Quotes

Carved into the lintel over the window fronting the library is John Bartram's statement of faith. He was in his 71st year of life and still worked with masonry tools and mortar.
I have always been outspoken. My belief in a singular and non-tripartite deity has been a major topic of disputation with other members of my Quaker fellowship in Darby, Pennsylvania. I am viewed as an heretical radical. As a result, in 1757, the meeting reached consensus that I should be released from my membership. Not wishing to have words other than my own placed in my cold dead lips, I choose to record my fundamental belief in stone. Hence, in 1770, I carved what is the closest thing to an epitaph any recidivist Quaker could place as testament to a life well-lived.
“I am in the prime of my senility…” Benjamin Franklin
Ben was looking directly at me when he uttered this now-familiar phrase. We are in a good company when we can recognize and name each other’s faults and failings. It is a very good thing when you reach a certain age: you can have total deniability in place of total recall. It’s a much better place in which to find yourself.

A pair of contemporary botanists: Dr.

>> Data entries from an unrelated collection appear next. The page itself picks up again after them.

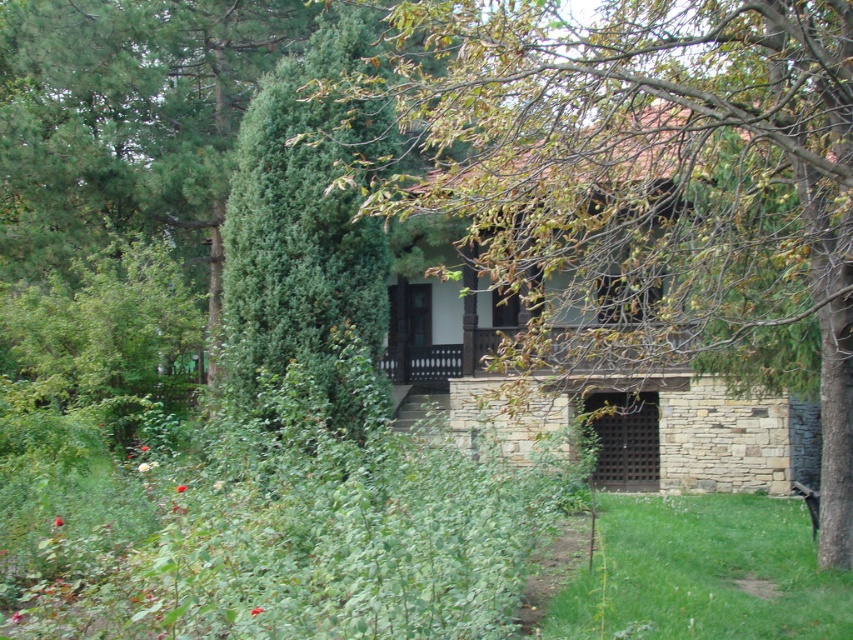 Question: Is green leafy tree at center bigger than green textured bush at center?

Choices:
 (A) no
 (B) yes

Answer: (B)

Question: Considering the relative positions of green leafy tree at center and green textured bush at center in the image provided, where is green leafy tree at center located with respect to green textured bush at center?

Choices:
 (A) below
 (B) above

Answer: (B)

Question: Which point is farther to the camera?

Choices:
 (A) green leafy tree at center
 (B) green textured bush at center

Answer: (B)

Question: Which of the following is the closest to the observer?

Choices:
 (A) (347, 227)
 (B) (703, 225)

Answer: (B)

Question: Is green leafy tree at center above green textured bush at center?

Choices:
 (A) yes
 (B) no

Answer: (A) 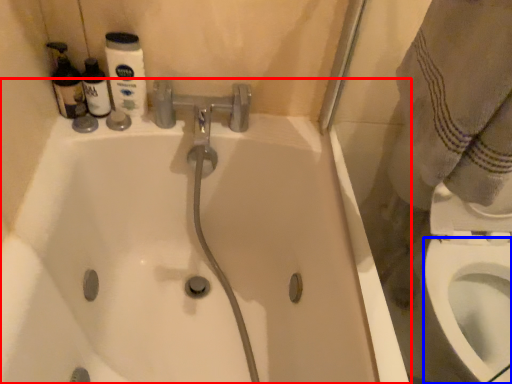 Question: Which object is further to the camera taking this photo, bathtub (highlighted by a red box) or bidet (highlighted by a blue box)?

Choices:
 (A) bathtub
 (B) bidet

Answer: (B) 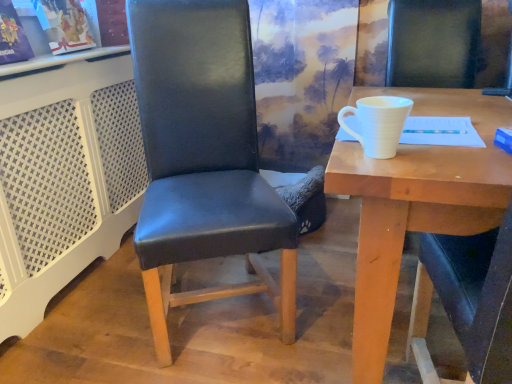 Question: From the image's perspective, is white matte cup at upper right beneath black leather chair at center?

Choices:
 (A) yes
 (B) no

Answer: (A)

Question: Is the surface of white matte cup at upper right in direct contact with black leather chair at center?

Choices:
 (A) yes
 (B) no

Answer: (B)

Question: Is white matte cup at upper right turned away from black leather chair at center?

Choices:
 (A) yes
 (B) no

Answer: (B)

Question: Considering the relative sizes of white matte cup at upper right and black leather chair at center in the image provided, is white matte cup at upper right wider than black leather chair at center?

Choices:
 (A) yes
 (B) no

Answer: (A)

Question: Is white matte cup at upper right facing towards black leather chair at center?

Choices:
 (A) no
 (B) yes

Answer: (A)

Question: Can you confirm if white matte cup at upper right is bigger than black leather chair at center?

Choices:
 (A) no
 (B) yes

Answer: (B)

Question: Is black leather chair at center not within white matte cup at upper right?

Choices:
 (A) yes
 (B) no

Answer: (A)

Question: Is black leather chair at center directly adjacent to white matte cup at upper right?

Choices:
 (A) yes
 (B) no

Answer: (B)

Question: Is black leather chair at center facing away from white matte cup at upper right?

Choices:
 (A) yes
 (B) no

Answer: (B)

Question: From a real-world perspective, is black leather chair at center below white matte cup at upper right?

Choices:
 (A) no
 (B) yes

Answer: (A)

Question: Does black leather chair at center have a greater height compared to white matte cup at upper right?

Choices:
 (A) no
 (B) yes

Answer: (B)

Question: Considering the relative sizes of black leather chair at center and white matte cup at upper right in the image provided, is black leather chair at center wider than white matte cup at upper right?

Choices:
 (A) yes
 (B) no

Answer: (B)

Question: Would you say white matte cup at right is part of white matte cup at upper right's contents?

Choices:
 (A) no
 (B) yes

Answer: (A) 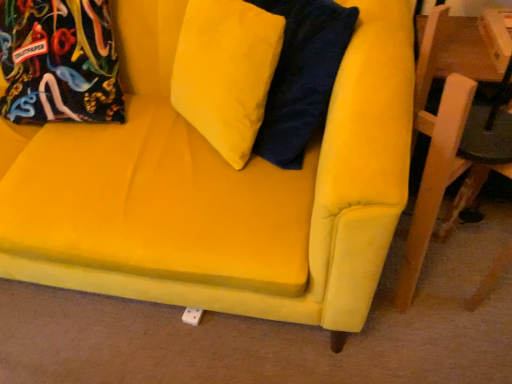 Question: Should I look upward or downward to see wooden chair at right?

Choices:
 (A) up
 (B) down

Answer: (A) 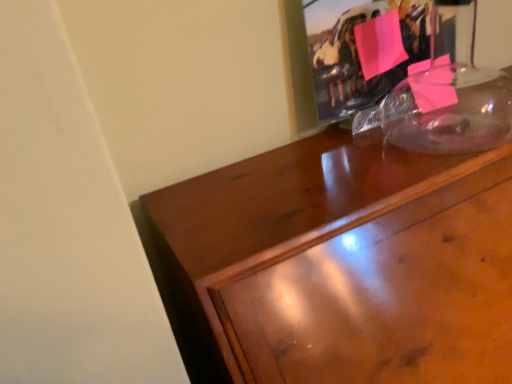 Question: Is glossy wood desk at upper right wider or thinner than pink paper at upper center?

Choices:
 (A) thin
 (B) wide

Answer: (B)

Question: Considering their positions, is glossy wood desk at upper right located in front of or behind pink paper at upper center?

Choices:
 (A) front
 (B) behind

Answer: (A)

Question: Based on their positions, is glossy wood desk at upper right located to the left or right of pink paper at upper center?

Choices:
 (A) left
 (B) right

Answer: (B)

Question: Is point (293, 129) positioned closer to the camera than point (294, 221)?

Choices:
 (A) closer
 (B) farther

Answer: (B)

Question: Considering the positions of pink paper at upper center and glossy wood desk at upper right in the image, is pink paper at upper center taller or shorter than glossy wood desk at upper right?

Choices:
 (A) tall
 (B) short

Answer: (B)

Question: Relative to glossy wood desk at upper right, is pink paper at upper center in front or behind?

Choices:
 (A) front
 (B) behind

Answer: (B)

Question: Considering the positions of pink paper at upper center and glossy wood desk at upper right in the image, is pink paper at upper center bigger or smaller than glossy wood desk at upper right?

Choices:
 (A) small
 (B) big

Answer: (A) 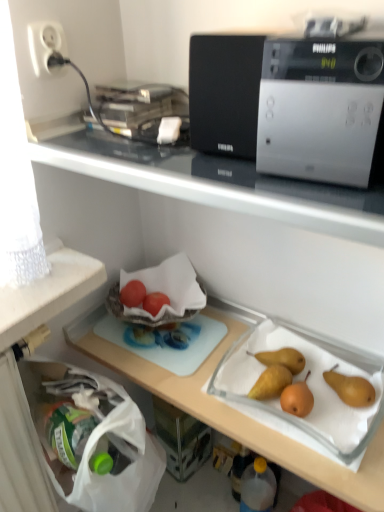 Question: From a real-world perspective, does matte red tomato at center-left, the 1th fruit positioned from the left, sit lower than transparent plastic bottle at lower center?

Choices:
 (A) no
 (B) yes

Answer: (A)

Question: Can you confirm if matte red tomato at center-left, the 1th fruit positioned from the left, is positioned to the right of transparent plastic bottle at lower center?

Choices:
 (A) yes
 (B) no

Answer: (B)

Question: Is matte red tomato at center-left, the 2th fruit from the right, positioned with its back to transparent plastic bottle at lower center?

Choices:
 (A) yes
 (B) no

Answer: (B)

Question: Is matte red tomato at center-left, the 1th fruit positioned from the left, aimed at transparent plastic bottle at lower center?

Choices:
 (A) yes
 (B) no

Answer: (B)

Question: Can you confirm if matte red tomato at center-left, the 1th fruit positioned from the left, is wider than transparent plastic bottle at lower center?

Choices:
 (A) yes
 (B) no

Answer: (B)

Question: Is matte red tomato at center-left, the 1th fruit positioned from the left, outside transparent plastic bottle at lower center?

Choices:
 (A) yes
 (B) no

Answer: (A)

Question: Does matte red tomato at center, which is counted as the 2th fruit, starting from the left, appear on the right side of transparent plastic bottle at lower center?

Choices:
 (A) yes
 (B) no

Answer: (B)

Question: Is matte red tomato at center, which is counted as the 2th fruit, starting from the left, oriented away from transparent plastic bottle at lower center?

Choices:
 (A) no
 (B) yes

Answer: (A)

Question: Can you confirm if matte red tomato at center, the first fruit when ordered from right to left, is shorter than transparent plastic bottle at lower center?

Choices:
 (A) no
 (B) yes

Answer: (B)

Question: From the image's perspective, is matte red tomato at center, which is counted as the 2th fruit, starting from the left, located above transparent plastic bottle at lower center?

Choices:
 (A) yes
 (B) no

Answer: (A)

Question: From a real-world perspective, is matte red tomato at center, which is counted as the 2th fruit, starting from the left, under transparent plastic bottle at lower center?

Choices:
 (A) yes
 (B) no

Answer: (B)

Question: Considering the relative sizes of matte red tomato at center, which is counted as the 2th fruit, starting from the left, and transparent plastic bottle at lower center in the image provided, is matte red tomato at center, which is counted as the 2th fruit, starting from the left, wider than transparent plastic bottle at lower center?

Choices:
 (A) yes
 (B) no

Answer: (B)

Question: Considering the relative sizes of silver metallic microwave at upper center and matte red tomato at center-left, the 2th fruit from the right, in the image provided, is silver metallic microwave at upper center shorter than matte red tomato at center-left, the 2th fruit from the right,?

Choices:
 (A) yes
 (B) no

Answer: (B) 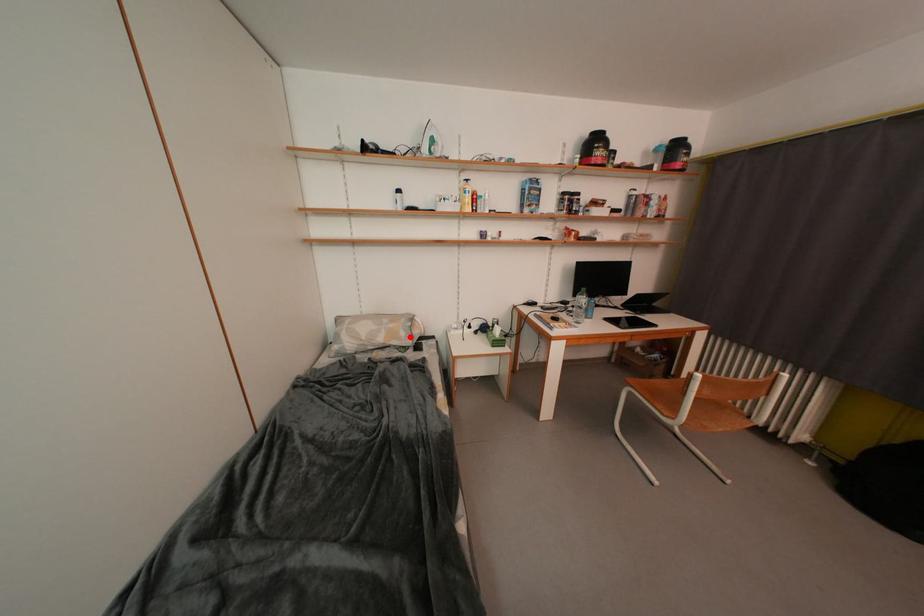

Michael Dirr and Mr. Michael Sikes gathering research data in the garden of Coach Vince Dooley in Athens, Georgia
“[There is a] wonderful order and balance that is maintained between the vegetable and animal economy…” John Bartram, 1737
I am arguably the first man to put into words all of the thoughts I have on the inter-relationship between man and his world. We must consider all of our actions and how they impact this world in which we are allowed to live.